The State Of The Art On Knowledge Graph Construction From Text
Knowledge graphs (KG) play a crucial role in many modern applications. Industrial knowledge is scattered in large volumes of both structured and unstructured data sources and bringing them to a unified knowledge graph can bring a lot of value. However, automatically constructing a KG from natural language text is challenging due the ambiguity and impreciseness of the natural languages. Recently, many approaches have been proposed to transform natural language text to triples to construct KGs.

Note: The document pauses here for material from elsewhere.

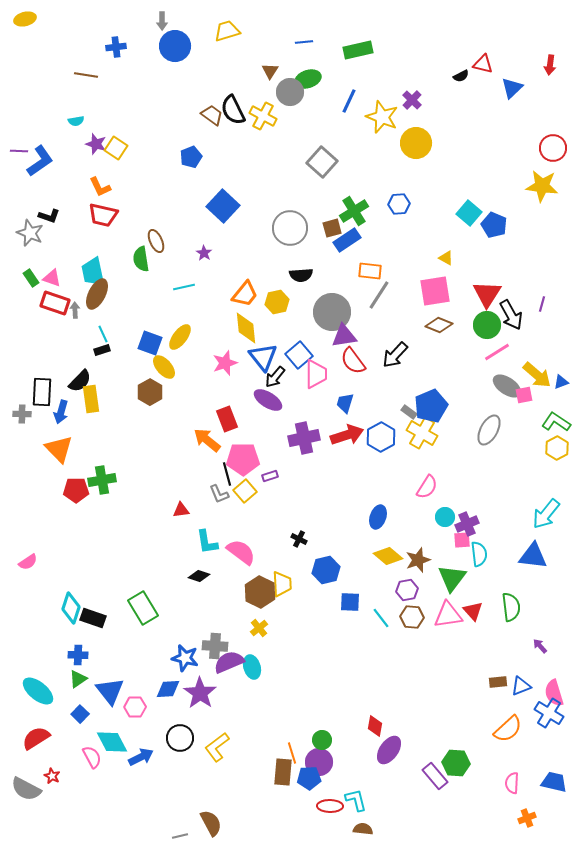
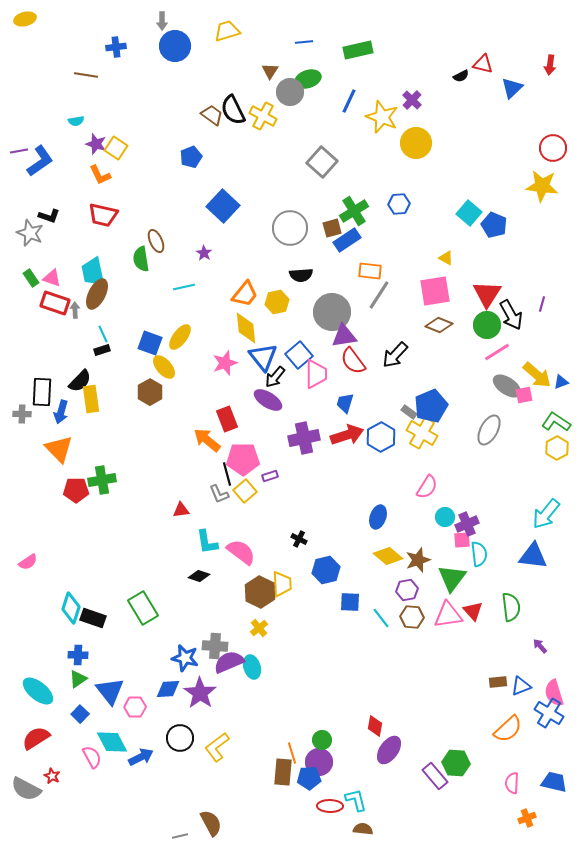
purple line at (19, 151): rotated 12 degrees counterclockwise
orange L-shape at (100, 187): moved 12 px up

This presentation aims to summarize the research progress over the KG construction from text with a specific focus on the information acquisition branch entailing entity and relation extraction covering the state of the art methods and tools. In this talk, we will provide an overview of the field of knowledge graph construction from text including the state of the art methods, techniques and tools for constructing knowledge graphs from text, their capabilities, limitations and current challenges. This will be useful for any practitioner who is interested in building knowledge graphs for their organizations.
Postdoctoral researcher at TIB – Leibniz Information Centre for Science and Technology
Jennifer works as a postdoctoral researcher on the Open Research Knowledge Graph project in the Data Science and Digital Libraries group at TIB. Her work experience is in developing unsupervised or supervised machine learning techniques for natural language processing (NLP). Her current research focus is on semantifying knowledge from scholarly text by NLP methods. Jennifer holds a PhD from the University of Texas at Dallas where her research focus was on relation mining from natural language text with a specific focus on time and space relations. She have since worked as a postdoctoral researcher at the University of California, Davis, where she studied the application of natural language processing techniques to software engineering tasks under the umbrella of the Naturalness of Software initiative. Following this and before joining TIB, she spent a brief period in a startup environment in industry developing concept discovery software solutions.
Research Scientist at IBM
Nandana Mihindukulasooriya is a Research Scientist at MIT-IBM Watson AI Lab. His research interests include relation extraction and linking, information extraction, knowledge representation and reasoning, and Neuro-Symbolic AI.
Nandana holds a PhD in AI and has published more than 60 peer-reviewed papers in prestigious journals, conferences on Semantic Web and Knowledge Graph related topics.